Les ministres de l’environnement de toute l’Europe ont décidé l’année dernière d’identifier l’ensemble des terres agricoles présentant une grande valeur naturelle à l’horizon 2006. Ils se sont également engagés à soutenir leur viabilité économique et écologique en couvrant, d’ici 2008, une proportion substantielle au moyen de mesures de développement rural équilibré.
Un rapport commun AEE/PNUE visant à soutenir ce processus estime que les terres agricoles de grande valeur naturelle couvrent 15 à 25% de la campagne communautaire, les zones les plus étendues se trouvant en Europe orientale et méridionale, et dans le nord de la Grande-Bretagne. La situation en dehors de l’UE n’est pas connue du fait que les données sont difficiles à obtenir.

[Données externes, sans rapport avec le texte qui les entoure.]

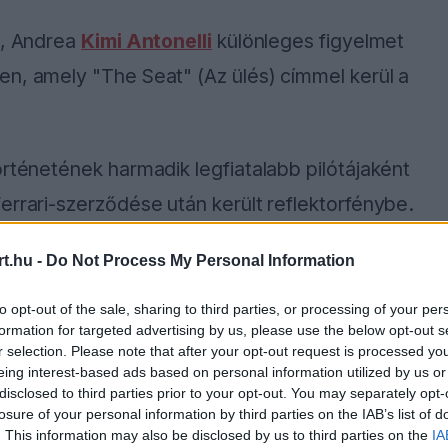
e, Andrea
Kimi Antonelli
különleges figyelmet
en, amely "The Seat" (Az ülés) címmel kerül a
örténetének harmadik legfiatalabb pilótájaként
errari-szerződése után került reflektorfénybe.
t.hu -
Do Not Process My Personal Information
ause the server or network failed or because the
to opt-out of the sale, sharing to third parties, or processing of your per
s not supported.
formation for targeted advertising by us, please use the below opt-out s
r selection. Please note that after your opt-out request is processed y
eing interest-based ads based on personal information utilized by us or
disclosed to third parties prior to your opt-out. You may separately opt-
losure of your personal information by third parties on the IAB’s list of
. This information may also be disclosed by us to third parties on the
IA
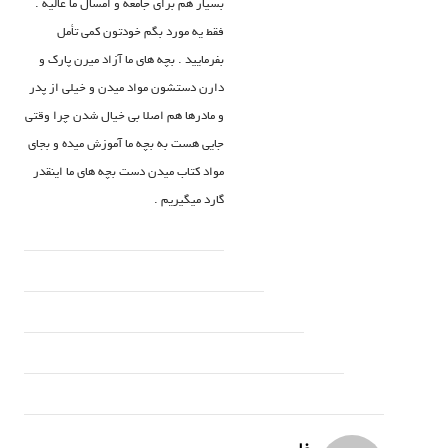
بسیار هم برای جامعه و امسال ما عالیه .
فقط یه مورد بگم خودتون کمی تأمل
بفرمایید . بچه های ما آزاد میرن پارک و
دارن دستشون مواد میدن و خیلی از پدر
و مادرها هم اصلا بی خیال شدن چرا وقتی
جایی هست به بچه ما آموزش میده و بجای
مواد کتاب میدن دست بچه های ما اینقدر
گارد میگیریم .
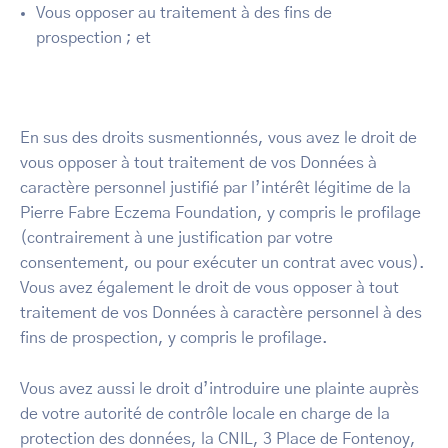
Vous opposer au traitement à des fins de
prospection ; et
En sus des droits susmentionnés, vous avez le droit de
vous opposer à tout traitement de vos Données à
caractère personnel justifié par l’intérêt légitime de la
Pierre Fabre Eczema Foundation, y compris le profilage
(contrairement à une justification par votre
consentement, ou pour exécuter un contrat avec vous).
Vous avez également le droit de vous opposer à tout
traitement de vos Données à caractère personnel à des
fins de prospection, y compris le profilage.
Vous avez aussi le droit d’introduire une plainte auprès
de votre autorité de contrôle locale en charge de la
protection des données, la CNIL, 3 Place de Fontenoy,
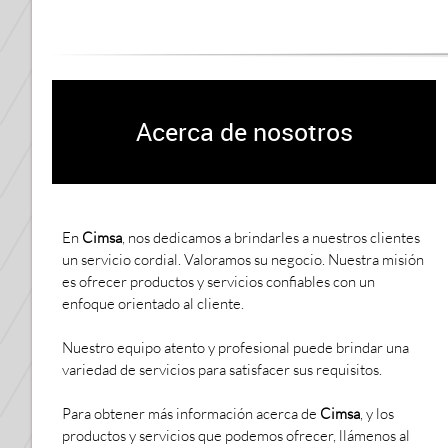
Acerca de nosotros
En
Cimsa
, nos dedicamos a brindarles a nuestros clientes
un servicio cordial. Valoramos su negocio. Nuestra misión
es ofrecer productos y servicios confiables con un
enfoque orientado al cliente.
Nuestro equipo atento y profesional puede brindar una
variedad de servicios para satisfacer sus requisitos.
Para obtener más información acerca de
Cimsa
, y los
productos y servicios que podemos ofrecer, llámenos al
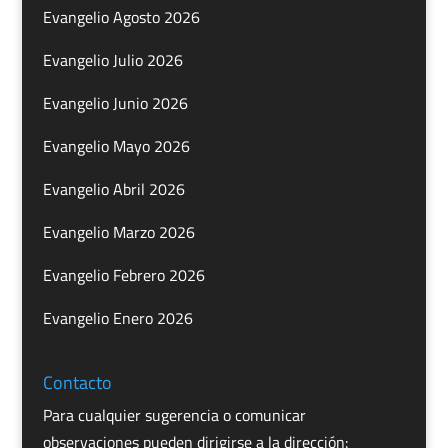
Evangelio Agosto 2026
Evangelio Julio 2026
Evangelio Junio 2026
Evangelio Mayo 2026
Evangelio Abril 2026
Evangelio Marzo 2026
Evangelio Febrero 2026
Evangelio Enero 2026
Contacto
Para cualquier sugerencia o comunicar
observaciones pueden dirigirse a la dirección:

Ce rapport tire une sonnette d’alarme: les terres agricoles de grande valeur naturelle subissent de fortes pressions suite à deux tendances diamétralement opposées, à savoir une intensité agricole croissante dans certaines zones et l’abandon de l’agriculture dans d’autres.
Les sites de protection de la nature représentant moins d’un tiers des terres agricoles communautaires de grande valeur naturelle, la préservation de celles-ci dépend essentiellement des mesures de développement rural susceptibles d’être prises dans le cadre de la politique agricole commune de l’UE.
Les plus pertinentes de ces mesures comprennent les aides financières allouées aux agriculteurs dans les zones les moins favorisées – tels les terrains accidentés ou montagneux – ainsi que des mesures environnementales spécifiques appelées « programmes agro-environnementaux ».
Mais, selon l’étude, même si les zones moins favorisées et les terres agricoles de grande valeur naturelle couvrent plus ou moins le même territoire, les dépenses consenties actuellement au titre des premières n’ont rien à voir avec l’étendue des secondes dans un pays donné.
En outre, les programmes agro-environnementaux ne semblent pas non plus très bien ciblés: les dépenses agro-environnementales allouées aux pays présentant une proportion importante de terres agricoles de grande valeur naturelle, notamment dans le sud de l’Europe, sont relativement faibles.
Le professeur Jacqueline McGlade, directeur exécutif de l’Agence européenne pour l’environnement, déclare :
« Les mesures politiques actuelles semblent être manifestement insuffisantes pour prévenir la dégradation en cours des terres agricoles de grande valeur naturelle et atteindre l’objectif de 2010 en matière de biodiversité. Il faut impérativement prendre en considération un meilleur ciblage géographique des aides agricoles, en particulier pour les zones moins favorisées et les programmes agro-environnementaux. »
« Dans le même temps, il faut déployer des efforts importants pour combler les lacunes dans les données concernant, d’une part le ciblage et l’efficacité des mesures de soutien, d’autre part la répartition des habitats et des espèces. »
M. Frits Schlingemann, directeur du bureau régional du PNUE pour l’Europe, ajoute:
« Au cours de ces dernières décennies, la biodiversité des terres agricoles de l’Europe entière a gravement régressé. La rationalisation et l’intensification à grande échelle de la production agricole ont exercé des ravages. »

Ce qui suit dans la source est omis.